Using multisensory media to immerse the viewer in what’s happening is more popular than ever as digital video transcends expected audiovisual conventions and becomes more experiential. 61% of Polish residents who watched videos that set a mood or a certain atmosphere in the past 12 months tried to create a fun mood.

While ASMR videos may catch the eye immediately, other sensory formats, such as audio or first-person formats like video podcasts and first-person cinematic videos, have also emerged.

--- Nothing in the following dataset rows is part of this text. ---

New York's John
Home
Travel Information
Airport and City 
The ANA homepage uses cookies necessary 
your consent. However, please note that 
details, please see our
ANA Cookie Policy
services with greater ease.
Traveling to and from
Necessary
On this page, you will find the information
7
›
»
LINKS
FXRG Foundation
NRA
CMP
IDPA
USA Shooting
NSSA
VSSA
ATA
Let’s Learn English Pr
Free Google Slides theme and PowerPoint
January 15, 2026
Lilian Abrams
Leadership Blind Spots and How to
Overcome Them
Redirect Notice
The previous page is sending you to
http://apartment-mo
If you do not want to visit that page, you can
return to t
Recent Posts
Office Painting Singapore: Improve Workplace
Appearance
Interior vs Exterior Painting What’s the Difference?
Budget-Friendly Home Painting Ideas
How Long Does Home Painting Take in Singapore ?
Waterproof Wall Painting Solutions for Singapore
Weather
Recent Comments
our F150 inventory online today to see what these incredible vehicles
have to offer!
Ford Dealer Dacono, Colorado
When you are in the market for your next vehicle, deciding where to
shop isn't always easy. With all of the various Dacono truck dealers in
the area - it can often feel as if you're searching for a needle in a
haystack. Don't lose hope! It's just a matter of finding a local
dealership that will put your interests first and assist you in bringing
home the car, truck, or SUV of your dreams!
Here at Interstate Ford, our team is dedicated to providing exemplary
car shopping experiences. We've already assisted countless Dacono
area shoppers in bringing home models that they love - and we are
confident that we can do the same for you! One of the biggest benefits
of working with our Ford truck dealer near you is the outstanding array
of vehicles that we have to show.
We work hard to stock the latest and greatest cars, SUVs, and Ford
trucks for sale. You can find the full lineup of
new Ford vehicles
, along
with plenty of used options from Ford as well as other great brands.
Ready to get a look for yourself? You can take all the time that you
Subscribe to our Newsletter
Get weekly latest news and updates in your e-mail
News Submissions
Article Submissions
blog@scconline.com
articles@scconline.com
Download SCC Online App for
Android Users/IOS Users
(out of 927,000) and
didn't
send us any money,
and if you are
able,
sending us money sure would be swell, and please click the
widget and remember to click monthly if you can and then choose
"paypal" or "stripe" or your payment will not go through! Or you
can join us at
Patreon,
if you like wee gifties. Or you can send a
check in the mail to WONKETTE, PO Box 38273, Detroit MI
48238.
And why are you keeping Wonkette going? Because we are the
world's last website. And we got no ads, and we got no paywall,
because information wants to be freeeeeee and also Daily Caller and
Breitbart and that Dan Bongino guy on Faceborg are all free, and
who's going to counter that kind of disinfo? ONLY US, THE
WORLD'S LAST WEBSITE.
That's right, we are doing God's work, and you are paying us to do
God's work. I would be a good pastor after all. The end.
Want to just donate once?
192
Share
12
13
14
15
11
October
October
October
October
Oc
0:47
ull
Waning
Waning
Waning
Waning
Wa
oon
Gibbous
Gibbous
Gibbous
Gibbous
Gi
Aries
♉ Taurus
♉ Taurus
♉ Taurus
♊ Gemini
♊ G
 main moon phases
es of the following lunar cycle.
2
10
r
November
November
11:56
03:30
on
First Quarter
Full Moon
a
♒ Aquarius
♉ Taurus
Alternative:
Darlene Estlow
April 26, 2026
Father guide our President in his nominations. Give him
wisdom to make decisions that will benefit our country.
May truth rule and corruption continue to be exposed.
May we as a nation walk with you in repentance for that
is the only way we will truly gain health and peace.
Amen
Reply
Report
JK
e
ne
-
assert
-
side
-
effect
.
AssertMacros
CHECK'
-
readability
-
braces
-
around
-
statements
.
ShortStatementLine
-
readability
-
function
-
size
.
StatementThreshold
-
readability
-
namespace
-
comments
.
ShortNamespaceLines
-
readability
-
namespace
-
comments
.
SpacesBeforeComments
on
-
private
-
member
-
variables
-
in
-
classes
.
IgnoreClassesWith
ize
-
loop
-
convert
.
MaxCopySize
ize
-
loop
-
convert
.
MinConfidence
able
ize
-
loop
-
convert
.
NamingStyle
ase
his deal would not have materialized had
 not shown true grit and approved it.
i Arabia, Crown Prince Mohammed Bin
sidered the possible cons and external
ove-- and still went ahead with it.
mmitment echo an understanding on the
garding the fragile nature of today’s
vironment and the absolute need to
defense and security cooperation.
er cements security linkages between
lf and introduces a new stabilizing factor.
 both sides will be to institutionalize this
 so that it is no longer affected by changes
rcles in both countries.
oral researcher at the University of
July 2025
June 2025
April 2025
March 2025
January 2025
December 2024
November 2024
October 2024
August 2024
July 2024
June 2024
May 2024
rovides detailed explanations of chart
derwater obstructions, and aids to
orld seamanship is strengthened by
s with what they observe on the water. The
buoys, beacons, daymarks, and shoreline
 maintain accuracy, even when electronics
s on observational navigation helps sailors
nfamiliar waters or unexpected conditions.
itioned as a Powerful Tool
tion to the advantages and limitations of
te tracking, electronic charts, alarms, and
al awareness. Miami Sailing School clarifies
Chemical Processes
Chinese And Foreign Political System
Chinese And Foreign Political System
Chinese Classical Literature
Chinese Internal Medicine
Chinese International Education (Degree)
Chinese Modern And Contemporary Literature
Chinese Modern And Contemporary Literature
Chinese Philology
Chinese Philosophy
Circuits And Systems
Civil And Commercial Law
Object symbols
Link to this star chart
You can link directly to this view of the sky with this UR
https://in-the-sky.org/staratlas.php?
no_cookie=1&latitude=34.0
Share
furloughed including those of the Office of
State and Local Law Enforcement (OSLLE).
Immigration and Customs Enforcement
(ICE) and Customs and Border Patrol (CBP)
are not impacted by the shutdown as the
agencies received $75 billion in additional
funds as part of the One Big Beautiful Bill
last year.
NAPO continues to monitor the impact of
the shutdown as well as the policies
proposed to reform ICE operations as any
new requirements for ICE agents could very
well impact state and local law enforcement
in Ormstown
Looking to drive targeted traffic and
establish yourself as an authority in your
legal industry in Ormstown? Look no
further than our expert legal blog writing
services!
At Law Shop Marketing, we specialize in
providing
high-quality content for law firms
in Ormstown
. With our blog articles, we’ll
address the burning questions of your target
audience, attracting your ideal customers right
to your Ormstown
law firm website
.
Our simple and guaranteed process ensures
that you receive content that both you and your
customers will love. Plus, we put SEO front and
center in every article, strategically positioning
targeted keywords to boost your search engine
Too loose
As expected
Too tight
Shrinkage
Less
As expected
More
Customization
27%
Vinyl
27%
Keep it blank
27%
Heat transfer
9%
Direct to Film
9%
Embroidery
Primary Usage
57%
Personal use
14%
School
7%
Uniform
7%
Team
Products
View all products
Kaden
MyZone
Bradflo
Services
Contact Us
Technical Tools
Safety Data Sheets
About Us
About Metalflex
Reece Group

The term “first-person video” is actually borrowed from games, where the first-person perspective helps create a sense of immersion in the action or story. One example is Dream SMP, also called “Minecraft Hamilton,” a gamer-built world and role-playing server with an improvisational storyline starring amateur storytellers. Since May 2020, Minecraft-related videos with “Dream SMP” in the title have racked up more than 2 billion views, making it the most popular entertainment phenomenon of the past six months.

Using multisensory media to immerse the viewer in what’s happening is more popular than ever as digital video transcends expected audiovisual conventions.
Participating in video memes and trends has also become a popular form of immersive social entertainment. There are dance trends such as the “Jerusalema challenge,” which originated in South Africa and became a hit among medical professionals in Sweden, racking up over 600 million views in that time.17 Singers around the world have also taken the 17th century sea song and elevated it to pop culture status, turning a little-known British folk band into something more. In each case, the individual members became part of the experience, not just consumers of it.

All of these trends speak to the power of digital video to bring people together and make them participants. And while they may have been driven by our needs during quarantine, their popularity suggests that they will remain.

The human need to connect.

A sense of connection is a basic human need, and the rapid adoption of video as a tool to meet this need shows how indispensable it has become for many people.

Creating a sense of community, relatedness and participation are all shortcuts to helping people feel more connected, and because of this, brands have the opportunity to use their creativity and entertainment to bring a deeper level of value to our lives.